● SOURCE MATERIAL
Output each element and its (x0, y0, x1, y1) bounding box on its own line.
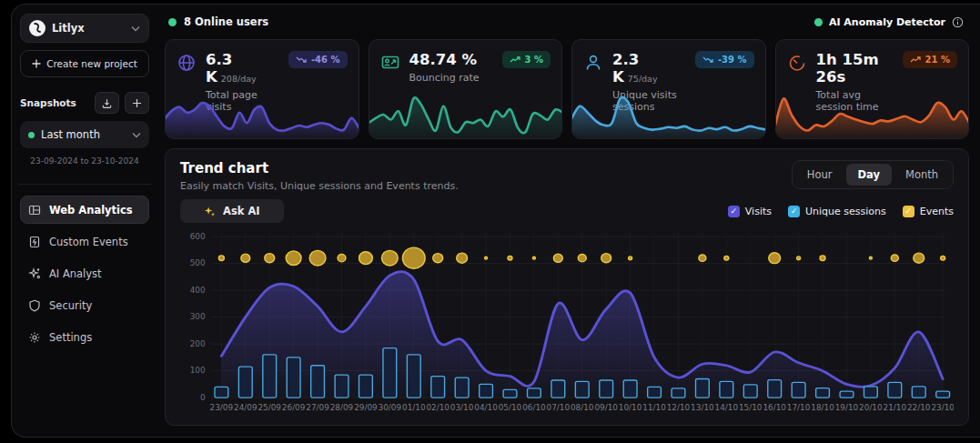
project-name: Litlyx (52, 22, 85, 35)
stat-card-avg-session-time: 1h 15m 26s Total avg session time 21 % (775, 39, 970, 139)
svg-text:600: 600 (190, 232, 206, 241)
stat-card-bouncing-rate: 48.74 % Bouncing rate 3 % (369, 39, 563, 139)
svg-text:18/10: 18/10 (811, 403, 834, 412)
ask-ai-label: Ask AI (223, 205, 260, 217)
badge-value: 21 % (925, 55, 950, 65)
snapshot-add-button[interactable] (125, 92, 149, 114)
sparkline-bouncing-rate (369, 90, 563, 139)
tab-hour[interactable]: Hour (795, 164, 844, 186)
svg-text:16/10: 16/10 (763, 403, 786, 412)
svg-text:200: 200 (190, 339, 206, 348)
svg-text:08/10: 08/10 (571, 403, 594, 412)
app-window: Litlyx Create new project Snapshots (11, 4, 980, 438)
legend-label: Unique sessions (805, 206, 886, 217)
sidebar-divider (18, 184, 151, 185)
checkbox-checked-icon[interactable] (728, 206, 740, 217)
svg-text:23/10: 23/10 (931, 403, 954, 412)
sparkline-unique-visits (571, 90, 766, 139)
info-icon[interactable] (952, 16, 964, 28)
svg-text:0: 0 (200, 393, 206, 402)
interval-tabs: Hour Day Month (792, 160, 954, 189)
trend-up-icon (910, 55, 921, 64)
sidebar-item-label: Custom Events (49, 236, 128, 248)
trend-up-icon (510, 55, 520, 64)
stat-value: 1h 15m 26s (816, 51, 879, 86)
plus-icon (132, 98, 142, 108)
trend-badge: -46 % (288, 51, 348, 68)
stat-value: 48.74 % (409, 51, 477, 68)
topbar: 8 Online users AI Anomaly Detector (165, 12, 969, 39)
svg-text:04/10: 04/10 (474, 403, 498, 412)
snapshot-download-button[interactable] (95, 92, 119, 114)
snapshot-select[interactable]: Last month (20, 121, 149, 148)
svg-text:21/10: 21/10 (884, 403, 907, 412)
svg-text:24/09: 24/09 (234, 403, 258, 412)
snapshot-date-range: 23-09-2024 to 23-10-2024 (20, 156, 149, 166)
stat-per-day: 208/day (221, 74, 257, 84)
svg-text:10/10: 10/10 (619, 403, 642, 412)
sidebar-item-custom-events[interactable]: Custom Events (20, 227, 149, 256)
online-users-label: 8 Online users (184, 15, 268, 28)
legend-visits[interactable]: Visits (728, 206, 772, 217)
create-project-label: Create new project (46, 58, 137, 69)
person-icon (583, 53, 603, 73)
litlyx-logo (29, 20, 45, 36)
stat-cards-row: 6.3 K208/day Total page visits -46 % (165, 39, 969, 139)
sidebar-item-web-analytics[interactable]: Web Analytics (20, 196, 149, 224)
svg-text:13/10: 13/10 (691, 403, 714, 412)
online-users: 8 Online users (168, 15, 268, 28)
project-selector[interactable]: Litlyx (20, 14, 149, 43)
svg-text:05/10: 05/10 (499, 403, 522, 412)
trend-chart: 010020030040050060023/0924/0925/0926/092… (180, 227, 954, 421)
chevron-down-icon (131, 25, 140, 32)
sidebar-item-ai-analyst[interactable]: AI Analyst (20, 259, 149, 287)
stat-card-unique-visits: 2.3 K75/day Unique visits sessions -39 % (571, 39, 766, 139)
chart-legend: Visits Unique sessions Events (728, 206, 954, 217)
svg-text:06/10: 06/10 (522, 403, 546, 412)
plus-icon (32, 59, 41, 68)
ask-ai-button[interactable]: Ask AI (180, 199, 284, 223)
panel-title: Trend chart (180, 160, 459, 176)
sparkline-avg-session-time (775, 90, 970, 139)
svg-text:02/10: 02/10 (426, 403, 450, 412)
svg-text:07/10: 07/10 (547, 403, 571, 412)
shield-icon (28, 299, 41, 312)
svg-text:14/10: 14/10 (715, 403, 739, 412)
sidebar-item-security[interactable]: Security (20, 291, 149, 319)
tab-day[interactable]: Day (846, 164, 892, 186)
ai-anomaly-detector: AI Anomaly Detector (814, 16, 964, 28)
bounce-rate-icon (380, 53, 400, 73)
legend-events[interactable]: Events (903, 206, 954, 217)
badge-value: -46 % (311, 55, 340, 65)
gear-icon (28, 331, 41, 344)
legend-unique-sessions[interactable]: Unique sessions (788, 206, 886, 217)
snapshot-selected-value: Last month (41, 128, 100, 141)
trend-down-icon (702, 55, 713, 64)
badge-value: -39 % (718, 55, 747, 65)
timer-icon (787, 53, 807, 73)
checkbox-checked-icon[interactable] (903, 206, 914, 217)
svg-text:20/10: 20/10 (859, 403, 883, 412)
sidebar-item-label: Settings (49, 331, 92, 344)
stat-card-total-page-visits: 6.3 K208/day Total page visits -46 % (165, 39, 359, 139)
svg-text:12/10: 12/10 (667, 403, 691, 412)
create-project-button[interactable]: Create new project (20, 50, 149, 77)
chevron-down-icon (132, 132, 141, 138)
svg-text:300: 300 (190, 313, 206, 322)
svg-text:22/10: 22/10 (907, 403, 931, 412)
trend-down-icon (296, 55, 307, 64)
main-content: 8 Online users AI Anomaly Detector 6.3 K… (157, 5, 980, 437)
trend-badge: -39 % (695, 51, 754, 68)
svg-text:30/09: 30/09 (379, 403, 402, 412)
web-analytics-icon (28, 204, 41, 216)
legend-label: Visits (745, 206, 772, 217)
anomaly-label: AI Anomaly Detector (829, 16, 945, 28)
ai-analyst-icon (28, 267, 41, 280)
sparkline-total-page-visits (165, 90, 359, 139)
tab-month[interactable]: Month (894, 164, 950, 186)
custom-events-icon (28, 236, 41, 248)
checkbox-checked-icon[interactable] (788, 206, 800, 217)
sidebar-item-settings[interactable]: Settings (20, 323, 149, 351)
svg-text:29/09: 29/09 (354, 403, 378, 412)
trend-badge: 3 % (502, 51, 551, 68)
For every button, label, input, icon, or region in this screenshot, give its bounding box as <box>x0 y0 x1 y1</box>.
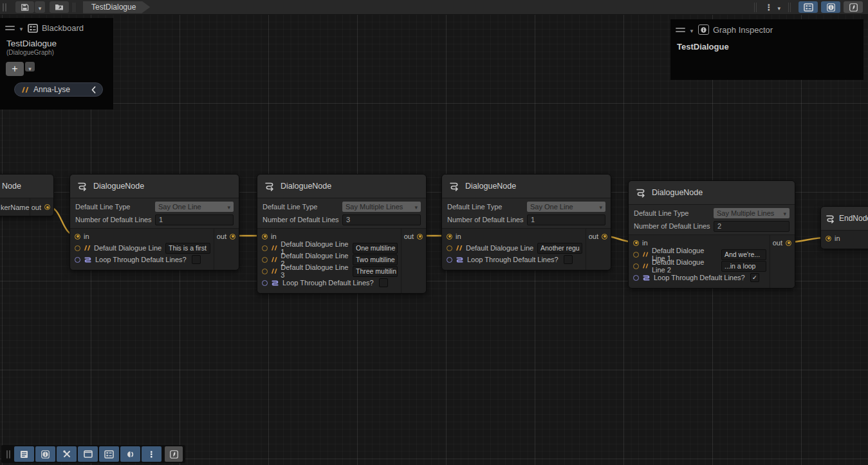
drag-handle-icon[interactable] <box>5 26 15 30</box>
toolbar-drag-handle[interactable] <box>6 450 10 459</box>
node-title: Node <box>2 182 21 191</box>
add-property-caret-button[interactable] <box>25 62 35 71</box>
dialogue-node-4[interactable]: DialogueNode Default Line Type Say Multi… <box>628 180 795 289</box>
sticky-note-button[interactable] <box>165 446 183 462</box>
top-toolbar: TestDialogue <box>0 0 868 15</box>
loop-port[interactable] <box>447 257 452 263</box>
tools-button[interactable] <box>57 446 77 462</box>
number-of-default-lines-field[interactable]: 3 <box>342 214 421 225</box>
out-port-label: out <box>32 204 41 211</box>
in-port[interactable] <box>447 234 452 240</box>
dialogue-line-port[interactable] <box>262 257 268 263</box>
dialogue-line-field[interactable]: This is a first <box>165 243 210 254</box>
dialogue-line-field[interactable]: Three multilin <box>353 266 398 277</box>
loop-checkbox[interactable] <box>564 255 573 264</box>
dialogue-line-field[interactable]: One multiline <box>353 243 398 254</box>
node-title-bar[interactable]: EndNode <box>821 207 868 231</box>
loop-checkbox[interactable] <box>192 255 201 264</box>
dialogue-node-2[interactable]: DialogueNode Default Line Type Say Multi… <box>257 174 427 294</box>
end-node[interactable]: EndNode in <box>820 206 868 249</box>
caret-down-icon <box>227 203 230 211</box>
number-of-default-lines-field[interactable]: 1 <box>155 214 234 225</box>
inspector-button[interactable] <box>35 446 55 462</box>
default-line-type-dropdown[interactable]: Say One Line <box>527 202 605 212</box>
collapse-caret-icon[interactable] <box>689 25 694 35</box>
dialogue-line-port[interactable] <box>262 269 268 274</box>
dialogue-line-port[interactable] <box>447 245 452 251</box>
out-port[interactable] <box>44 204 50 210</box>
in-port[interactable] <box>75 234 80 240</box>
in-port[interactable] <box>262 234 268 240</box>
loop-port[interactable] <box>75 257 80 263</box>
dialogue-line-field[interactable]: ...in a loop <box>721 261 766 272</box>
default-line-type-dropdown[interactable]: Say Multiple Lines <box>714 208 790 218</box>
quill-icon <box>849 3 858 12</box>
loop-port[interactable] <box>262 280 268 286</box>
in-port-label: in <box>84 232 89 240</box>
chevron-left-icon[interactable] <box>91 86 96 93</box>
drag-handle-icon[interactable] <box>676 28 685 32</box>
dialogue-line-field[interactable]: Another regu <box>537 243 582 254</box>
graph-canvas[interactable]: Node kerName out DialogueNode Default Li… <box>0 0 868 465</box>
save-options-button[interactable] <box>35 1 45 13</box>
speaker-node[interactable]: Node kerName out <box>0 174 54 216</box>
node-title-bar[interactable]: DialogueNode <box>70 175 239 198</box>
loop-label: Loop Through Default Lines? <box>95 256 187 263</box>
default-line-type-dropdown[interactable]: Say One Line <box>155 202 234 212</box>
open-asset-button[interactable] <box>50 1 69 13</box>
loop-checkbox[interactable] <box>750 273 759 282</box>
blackboard-header[interactable]: Blackboard <box>0 18 113 35</box>
number-of-default-lines-field[interactable]: 1 <box>527 214 605 225</box>
loop-port[interactable] <box>633 275 639 281</box>
loop-icon <box>271 280 279 287</box>
caret-down-icon <box>28 62 32 73</box>
graph-type: (DialogueGraph) <box>6 49 107 56</box>
blackboard-button[interactable] <box>99 446 119 462</box>
graph-inspector-panel: Graph Inspector TestDialogue <box>670 19 863 80</box>
dialogue-node-1[interactable]: DialogueNode Default Line Type Say One L… <box>69 174 239 270</box>
exposed-property-anna-lyse[interactable]: Anna-Lyse <box>14 82 103 97</box>
in-port[interactable] <box>826 236 831 242</box>
dialogue-node-3[interactable]: DialogueNode Default Line Type Say One L… <box>441 174 611 270</box>
out-port[interactable] <box>786 240 791 246</box>
node-list-button[interactable] <box>14 446 34 462</box>
inspector-toggle-button[interactable] <box>821 1 840 13</box>
dialogue-line-port[interactable] <box>262 245 268 251</box>
blackboard-toggle-button[interactable] <box>799 1 818 13</box>
collapse-caret-icon[interactable] <box>19 23 24 33</box>
default-line-type-dropdown[interactable]: Say Multiple Lines <box>342 202 421 212</box>
loop-label: Loop Through Default Lines? <box>654 274 745 281</box>
dialogue-line-port[interactable] <box>75 245 80 251</box>
preview-toggle-button[interactable] <box>844 1 863 13</box>
out-port-label: out <box>589 232 598 240</box>
overflow-menu-button[interactable] <box>764 1 780 13</box>
node-title-bar[interactable]: DialogueNode <box>629 181 795 205</box>
blackboard-icon <box>804 3 813 12</box>
dialogue-line-field[interactable]: Two multiline <box>353 254 398 265</box>
caret-down-icon <box>777 1 780 13</box>
out-port[interactable] <box>230 234 235 240</box>
save-button[interactable] <box>15 1 34 13</box>
node-title-bar[interactable]: DialogueNode <box>257 175 426 198</box>
node-title-bar[interactable]: DialogueNode <box>442 175 611 198</box>
loop-checkbox[interactable] <box>379 278 388 287</box>
in-port-label: in <box>642 239 648 247</box>
more-options-button[interactable] <box>142 446 162 462</box>
in-port[interactable] <box>633 240 639 246</box>
number-of-default-lines-field[interactable]: 2 <box>714 221 790 232</box>
info-icon <box>698 24 709 35</box>
dialogue-line-port[interactable] <box>633 252 639 258</box>
blackboard-icon <box>28 24 38 33</box>
graph-inspector-header[interactable]: Graph Inspector <box>670 19 863 37</box>
add-property-button[interactable]: + <box>6 62 24 76</box>
dialogue-line-port[interactable] <box>633 263 639 269</box>
toolbar-drag-handle[interactable] <box>3 3 6 12</box>
window-button[interactable] <box>78 446 98 462</box>
node-list-icon <box>20 450 28 459</box>
dialogue-line-field[interactable]: And we're... <box>721 249 766 260</box>
out-port[interactable] <box>417 234 423 240</box>
node-title-bar[interactable]: Node <box>0 175 53 198</box>
graph-tab[interactable]: TestDialogue <box>83 1 150 14</box>
out-port[interactable] <box>602 234 607 240</box>
dialogue-preview-button[interactable] <box>120 446 140 462</box>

● DIRECTIONS
Where a line above contains the string "badge", copy that line.

● FINAL ANSWER
badge-value: 21 % (925, 55, 950, 65)
trend-badge: -46 % (288, 51, 348, 68)
badge-value: -46 % (311, 55, 340, 65)
badge-value: -39 % (718, 55, 747, 65)
trend-badge: -39 % (695, 51, 754, 68)
trend-badge: 3 % (502, 51, 551, 68)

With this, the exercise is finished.